EXACT Phase 1/2 Study Data Presentations at AATS and ASGCT
Lead author, Dr. Mokadam presented three-month data from the Phase 1 study in the presentation, Dose Escalation Study of Encoberminogene Rezmadenovec (Adenoviral Vector with Multiple Isoforms of Vascular Endothelial Growth Factor) in Refractory Angina: Phase 1 Results at the AATS Annual Meeting.

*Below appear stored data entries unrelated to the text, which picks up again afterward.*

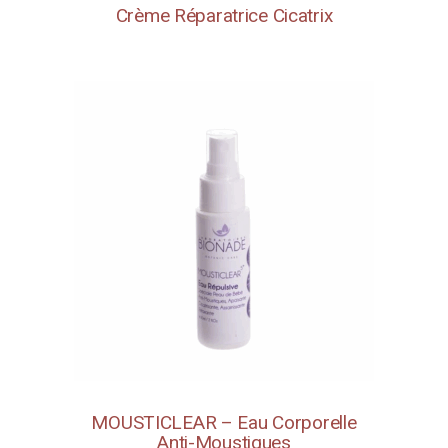
Crème Réparatrice Cicatrix
MOUSTICLEAR – Eau Corporelle
Anti-Moustiques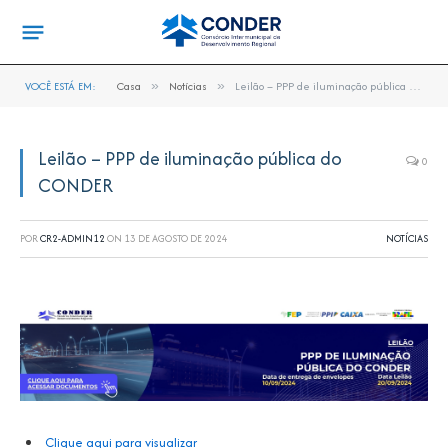
VOCÊ ESTÁ EM:
Casa
»
Notícias
»
Leilão – PPP de iluminação pública do CONDER
Leilão – PPP de iluminação pública do
0
CONDER
POR
CR2-ADMIN12
ON
13 DE AGOSTO DE 2024
NOTÍCIAS
Clique aqui para visualizar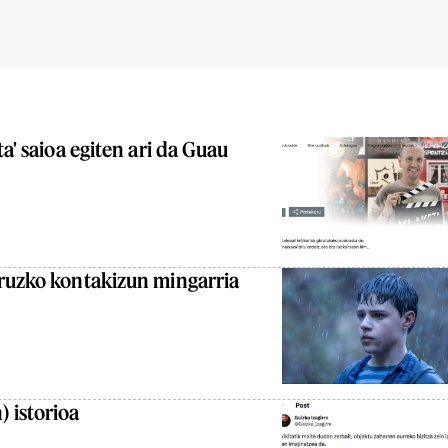
ta' saioa egiten ari da Guau
uruzko kontakizun mingarria
 istorioa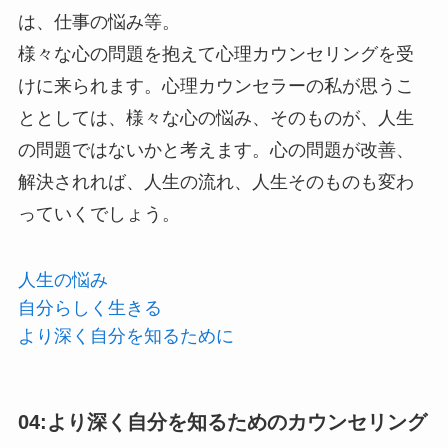
は、仕事の悩み等。
様々な心の問題を抱えて心理カウンセリングを受
けに来られます。心理カウンセラーの私が思うこ
ととしては、様々な心の悩み、そのものが、人生
の問題ではないかと考えます。心の問題が改善、
解決されれば、人生の流れ、人生そのものも変わ
っていくでしょう。
人生の悩み
自分らしく生きる
より深く自分を知るために
04:より深く自分を知るためのカウンセリング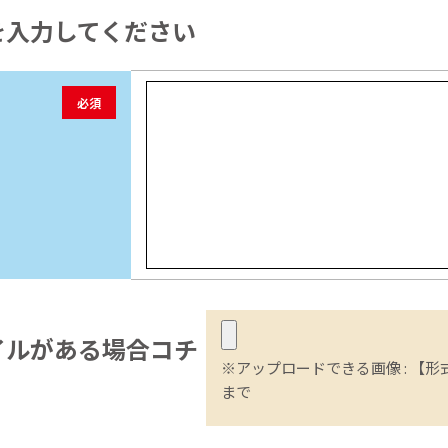
を入力してください
必須
イル
がある場合コチ
※アップロードできる画像 : 【形式】
まで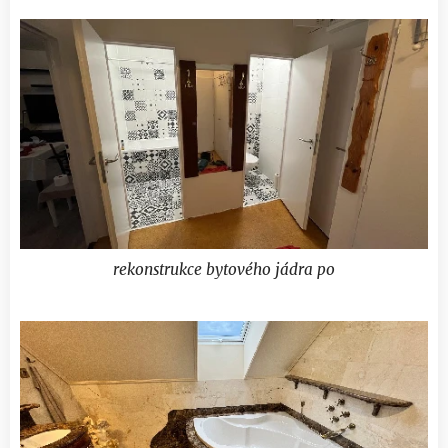
rekonstrukce bytového jádra po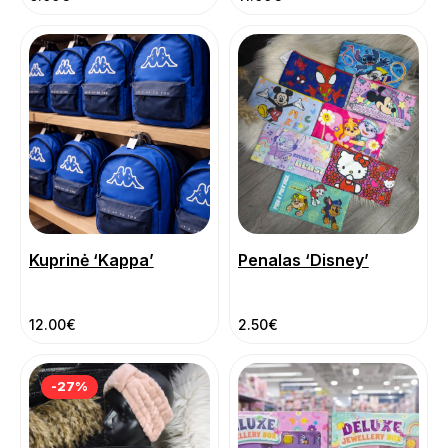
Kuprinė ‘Kappa’
Penalas ‘Disney’
12.00
€
2.50
€
-27%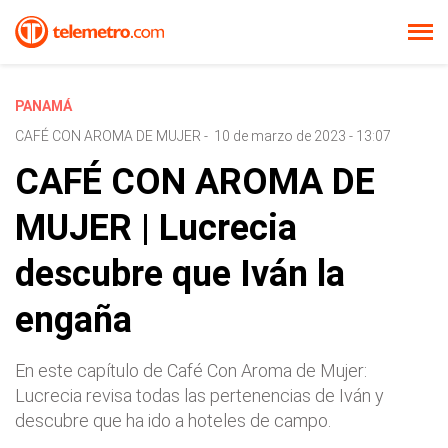
PANAMÁ
CAFÉ CON AROMA DE MUJER
-
10 de marzo de 2023 - 13:07
CAFÉ CON AROMA DE
MUJER | Lucrecia
descubre que Iván la
engaña
En este capítulo de Café Con Aroma de Mujer:
Lucrecia revisa todas las pertenencias de Iván y
descubre que ha ido a hoteles de campo.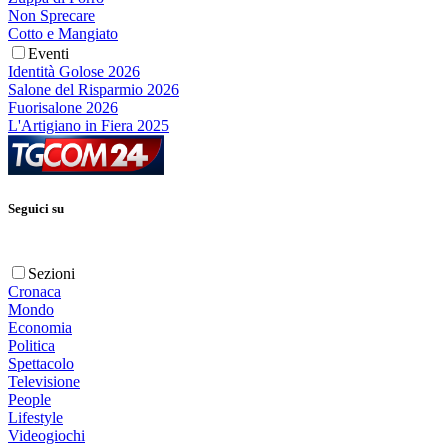
Non Sprecare
Cotto e Mangiato
Eventi
Identità Golose 2026
Salone del Risparmio 2026
Fuorisalone 2026
L'Artigiano in Fiera 2025
Seguici su
Sezioni
Cronaca
Mondo
Economia
Politica
Spettacolo
Televisione
People
Lifestyle
Videogiochi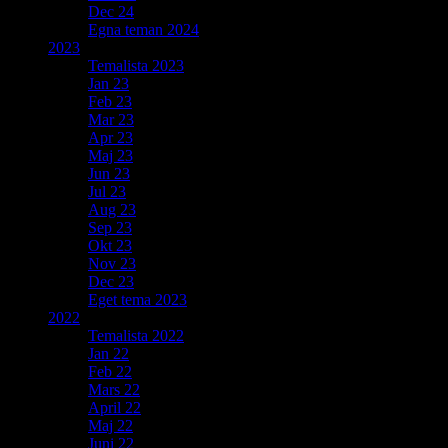
Dec 24
Egna teman 2024
2023
Temalista 2023
Jan 23
Feb 23
Mar 23
Apr 23
Maj 23
Jun 23
Jul 23
Aug 23
Sep 23
Okt 23
Nov 23
Dec 23
Eget tema 2023
2022
Temalista 2022
Jan 22
Feb 22
Mars 22
April 22
Maj 22
Juni 22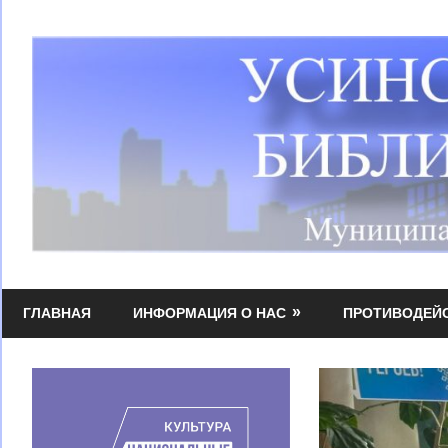
Перейти
к
содержимому
Усинская
МБУК
централизованная
ГЛАВНАЯ
ИНФОРМАЦИЯ О НАС
ПРОТИВОДЕЙ
УЦБС
библиотечная
система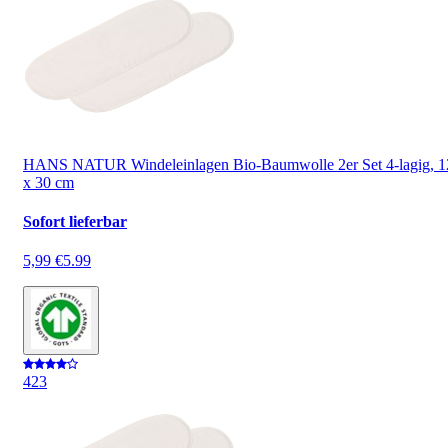
HANS NATUR Windeleinlagen Bio-Baumwolle 2er Set 4-lagig, 1
x 30 cm
Sofort lieferbar
5,99 €
5.99
4
23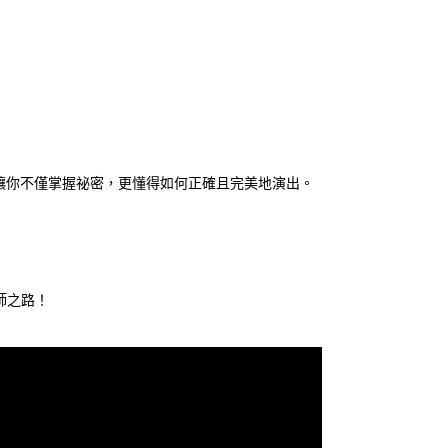
，讓你不僅掌握祕密，更懂得如何正確且完美地演出。
師之路！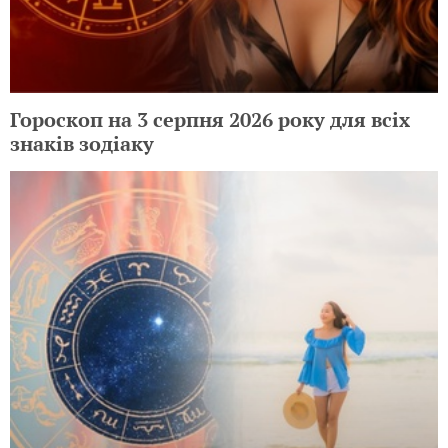
Гороскоп на 3 серпня 2026 року для всіх
знаків зодіаку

Dr. Povsic will present six-month data from the Phase 1 study in the presentation, Preliminary Safety, Tolerability and Efficacy of Direct Epicardial Administration of Encoberminogene Rezmadenovec to Ischemic Myocardium in Patients with Refractory Angina: Six Month Phase 1 Data at the ASGCT 25th Annual Meeting.
About the EXACT Study
The Epicardial Delivery of XC001 Gene Therapy for Refractory Angina Coronary Treatment (EXACT) clinical trial is a Phase 1/2 multicenter, open-label, single-arm trial. Twelve subjects (n=3 per dose cohort) who have refractory angina were enrolled into four ascending dose groups, to be followed by an expansion phase of the trial with 27 additional subjects at the highest tolerated dose. The trial is designed to assess the preliminary safety and efficacy of XC001. The investigational gene therapy is administered directly to the heart muscle through a mini-thoracotomy by an experienced cardiac surgeon. The EXACT trial is being conducted at top cardiovascular research sites across the United
About Chronic Refractory Angina
In the United States, coronary artery disease is a leading cause of death and disability. Chronic angina pectoris occurs when the heart muscle does not receive sufficient oxygen resulting in chest pain. This is usually due to atherosclerotic plaques that block the coronary arteries. Refractory angina is a growing problem that occurs in patients with chronic angina who are symptomatic despite optimal medical therapy and are no longer eligible for mechanical interventions like percutaneous coronary intervention (PCI) and coronary artery bypass grafting (CABG). These patients currently have no treatment options and are frequently highly symptomatic, which severely impacts their quality of life, and may exacerbate comorbidities and cause further deterioration of their health status. Refractory angina results in significant consumption of healthcare resources, including visits to the emergency department as a result of patients’ chest pain. An estimated one million people suffer from refractory angina in the United States.
XyloCor Therapeutics is a private, clinical-stage biopharmaceutical company developing potential best-in-class gene therapies to transform outcomes for patients with cardiovascular disease. The Company’s lead product candidate, XC001, is in clinical development to investigate use for patients with refractory angina for which there are no treatment options. XyloCor has a second preclinical investigational product, XC002, in discovery stage, being developed for the treatment of patients with cardiac tissue damage from heart attacks. The company, which was co-founded by Ronald Crystal, M.D., and Todd Rosengart, M.D., has an exclusive license from Cornell University.